Currency consists of the banknotes and coins issued by the central bank that are in circulation. When the central bank issues currency, it is issuing credit. A transaction through currency is a transfer of debt from one party to another. In a currency based transaction the debt is not extinguished; it is merely transferred.
Money stands for something like gold, silver, or any other commodity that has an objective value of its own. Economist Keith Weiner points out that money is the most marketable commodity.
When the transactions are carried out through real money the debt is not transferred; it is extinguished. This is because the currency being used has an objective value of its own. It is not necessary for the currency to be made from gold, silver, or any other commodity. In a gold standard system paper currency can be issued by the central bank or the private banks. But this paper currency must be redeemable in gold.
Just as the theory of soul-body dichotomy has created a havoc in ethics and epistemology, the idea of currency-money dichotomy is creating a havoc in economics.
When currency does not have an objective monetary value, the financial transactions have to be backed by government power.
In a paper money system, the financial value of the piece of paper or coin that we regard as currency is dependent on the pleasure of the government.

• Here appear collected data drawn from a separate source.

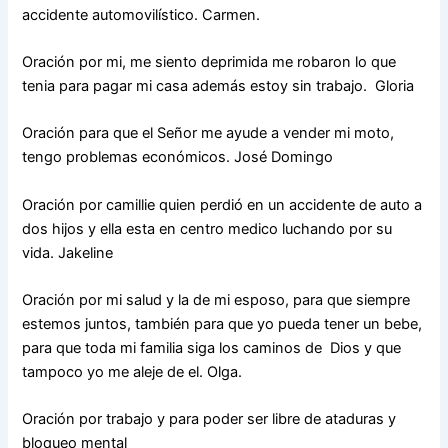
accidente automovilístico. Carmen.
Oración por mi, me siento deprimida me robaron lo que
tenia para pagar mi casa además estoy sin trabajo. Gloria
Oración para que el Señor me ayude a vender mi moto,
tengo problemas económicos. José Domingo
Oración por camillie quien perdió en un accidente de auto a
dos hijos y ella esta en centro medico luchando por su
vida. Jakeline
Oración por mi salud y la de mi esposo, para que siempre
estemos juntos, también para que yo pueda tener un bebe,
para que toda mi familia siga los caminos de Dios y que
tampoco yo me aleje de el. Olga.
Oración por trabajo y para poder ser libre de ataduras y
bloqueo mental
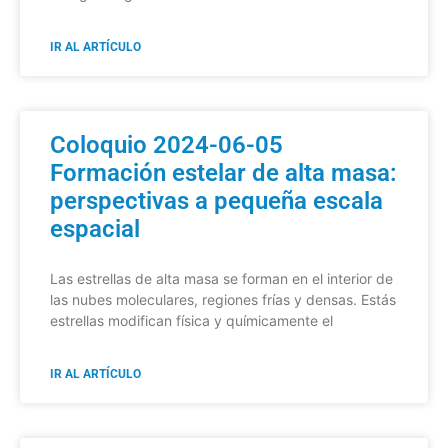
IR AL ARTÍCULO
Coloquio 2024-06-05
Formación estelar de alta masa:
perspectivas a pequeña escala
espacial
Las estrellas de alta masa se forman en el interior de
las nubes moleculares, regiones frías y densas. Estás
estrellas modifican física y químicamente el
IR AL ARTÍCULO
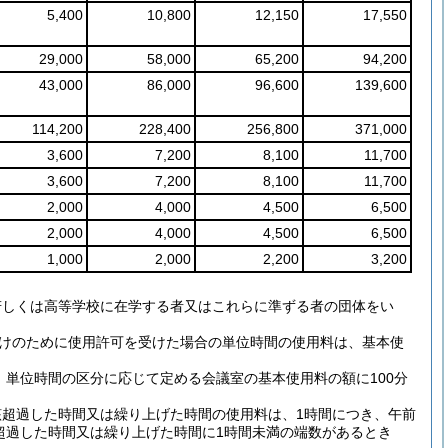
5,400
10,800
12,150
17,550
29,000
58,000
65,200
94,200
43,000
86,000
96,600
139,600
114,200
228,400
256,800
371,000
3,600
7,200
8,100
11,700
3,600
7,200
8,100
11,700
2,000
4,000
4,500
6,500
2,000
4,000
4,500
6,500
1,000
2,000
2,200
3,200
若しくは高等学校に在学する者又はこれらに準ずる者の団体をい
付けのために使用許可を受けた場合の単位時間の使用料は、基本使
、単位時間の区分に応じて定める会議室の基本使用料の額に100分
該超過した時間又は繰り上げた時間の使用料は、1時間につき、午前
、超過した時間又は繰り上げた時間に1時間未満の端数があるとき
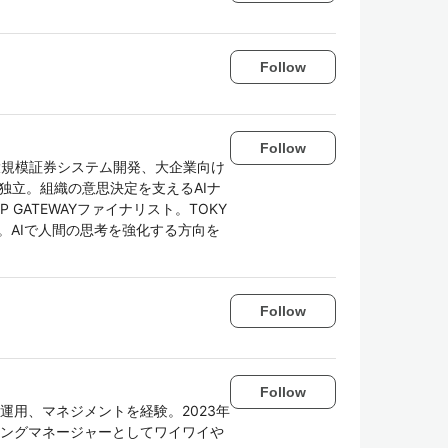
Follow
Follow
O。大規模証券システム開発、大企業向け
独立。組織の意思決定を支えるAIナ
P GATEWAYファイナリスト。TOKY
イン賞。AIで人間の思考を強化する方向を
Follow
Follow
、運用、マネジメントを経験。2023年
リングマネージャーとしてワイワイや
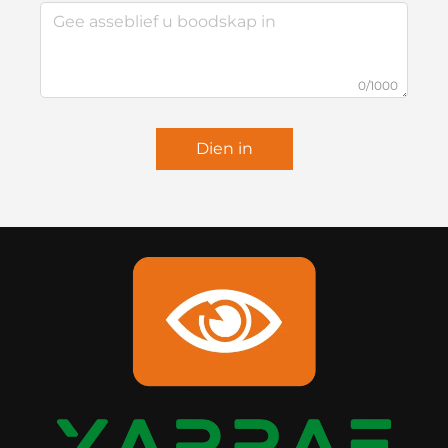
0/1000
Dien in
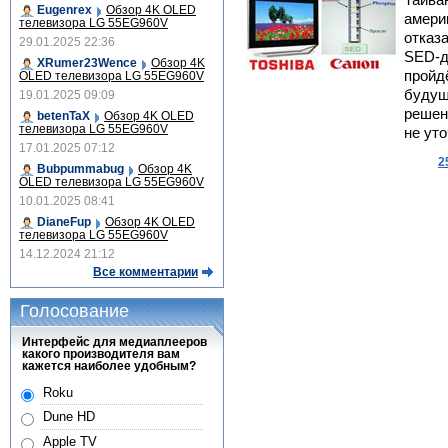
Тайва
Eugenrex
Обзор 4K OLED
амери
телевизора LG 55EG960V
отказ
29.01.2025 22:36
SED-д
XRumer23Wence
Обзор 4K
пройдё
OLED телевизора LG 55EG960V
будущ
19.01.2025 09:09
решен
betenTaX
Обзор 4K OLED
телевизора LG 55EG960V
не уто
17.01.2025 07:12
2
Bubpummabug
Обзор 4K
OLED телевизора LG 55EG960V
10.01.2025 08:41
DianeFup
Обзор 4K OLED
телевизора LG 55EG960V
14.12.2024 21:12
Все комментарии
Голосование
Интерфейс для медиаплееров
какого производителя вам
кажется наиболее удобным?
Roku
Dune HD
Apple TV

Out of political considerations or economic confusion, the government may demonetize the currency at any point of time leading to incredible hardships for the people and the businesses.
Also, when the currency is not linked to real money (which is gold, silver or any other commodity), the government enjoys the power to issue credit for speculative bubbles which result in speculative mania and inflation in the price of assets. When the bubble bursts there is massive sell-off and many businesses get ruined.